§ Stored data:
↓

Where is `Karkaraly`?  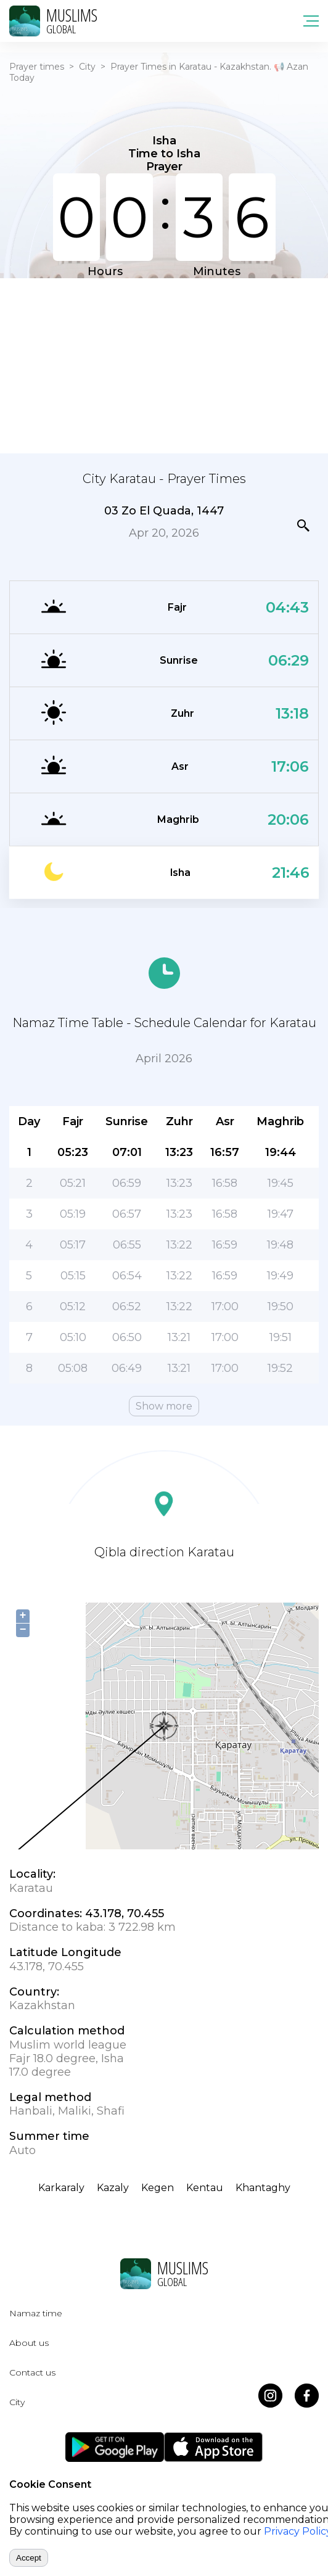
Karkaraly is located at coordinates (61, 2188).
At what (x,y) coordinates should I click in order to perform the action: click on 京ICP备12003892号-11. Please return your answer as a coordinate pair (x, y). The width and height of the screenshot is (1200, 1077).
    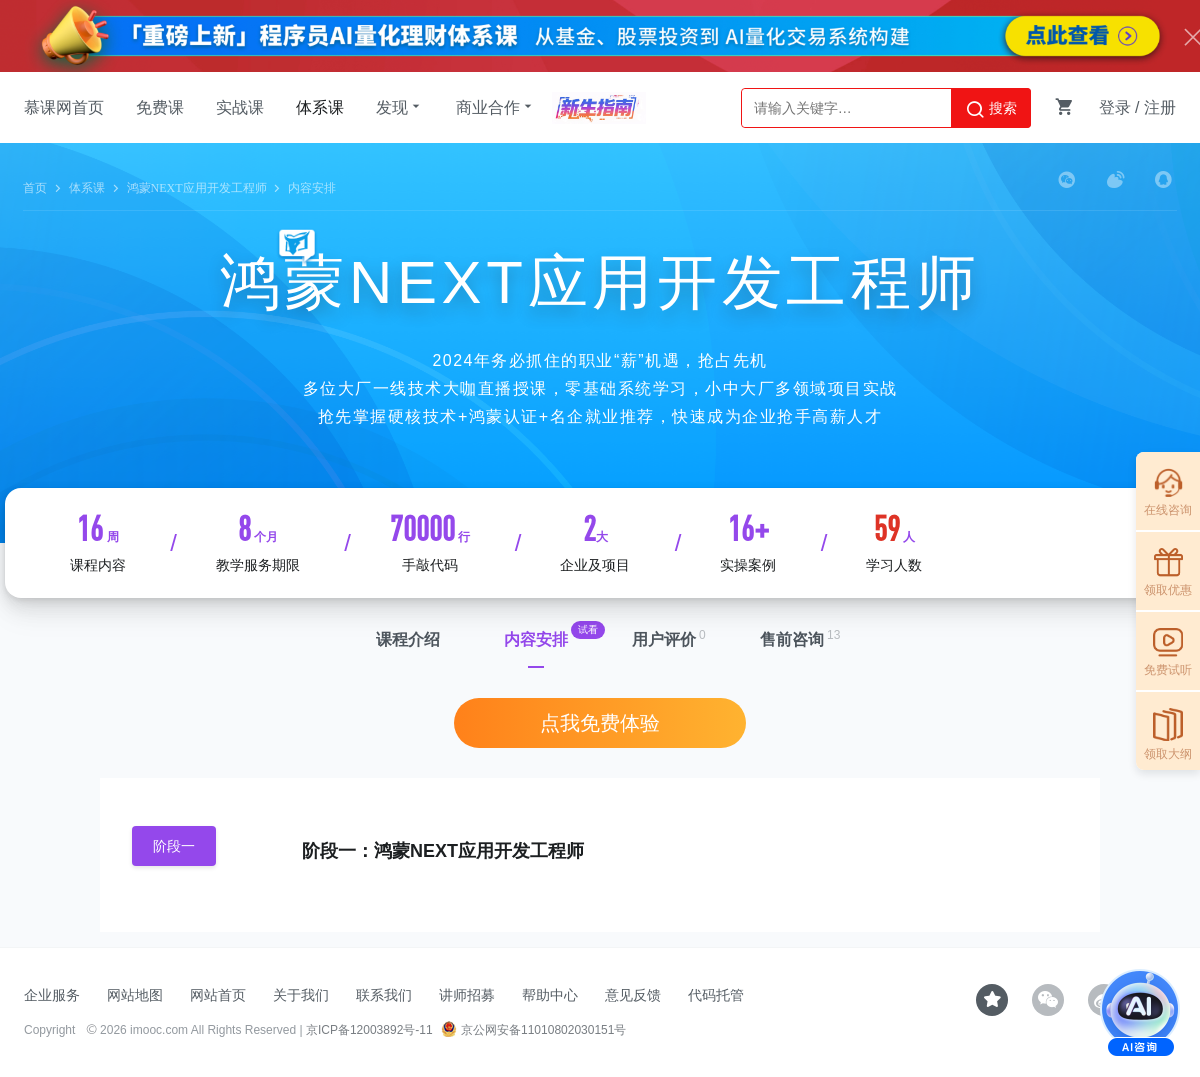
    Looking at the image, I should click on (369, 1030).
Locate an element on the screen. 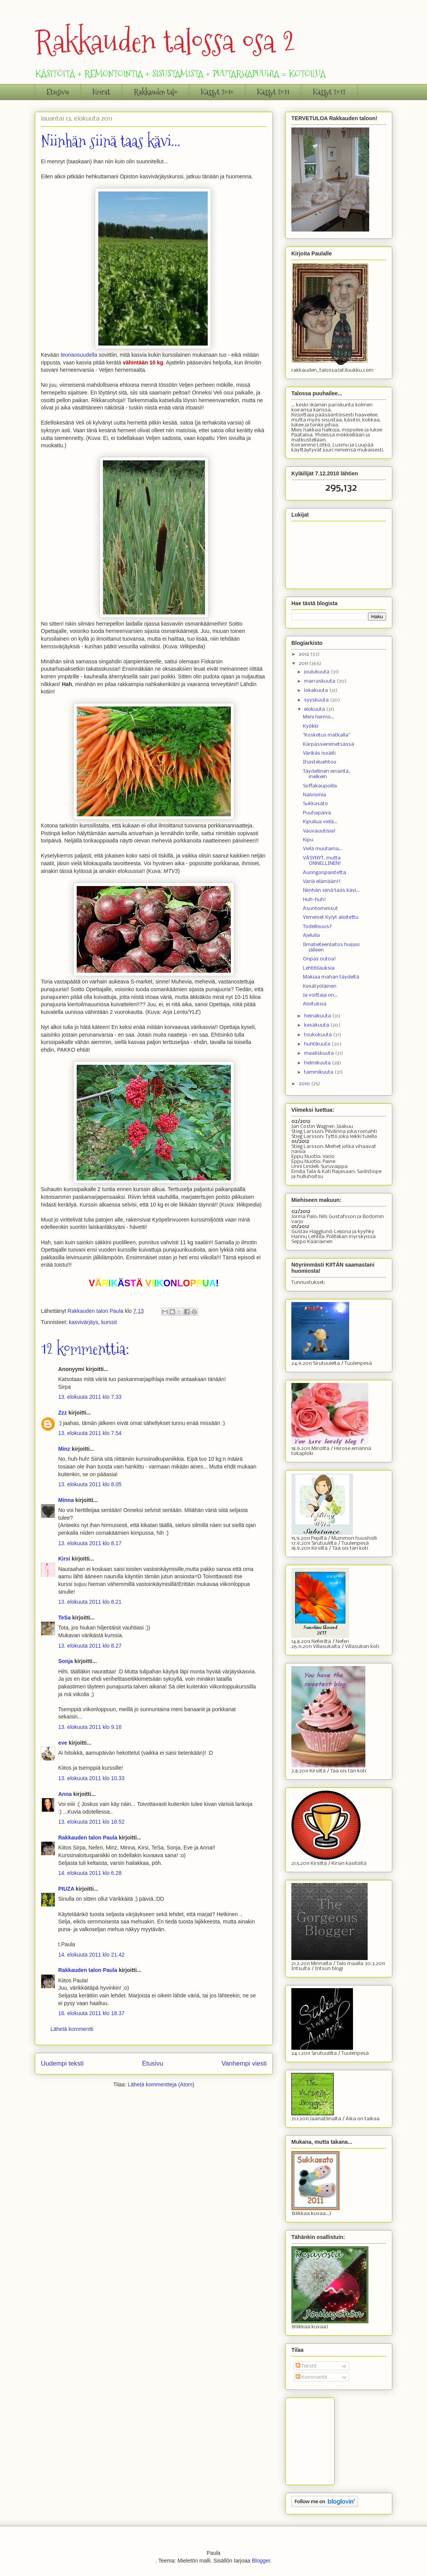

↑

All lines from the one containing "At what (x,y)" to the last line of the records above, both included, need to be repeated word for word; omit the pictures.

At what (x,y) coordinates should I click in order to perform the action: click on 京ICP备12003892号-11. Please return your answer as a coordinate pair (x, y). The width and height of the screenshot is (1200, 1077).
    Looking at the image, I should click on (369, 1030).
Locate an element on the screen. 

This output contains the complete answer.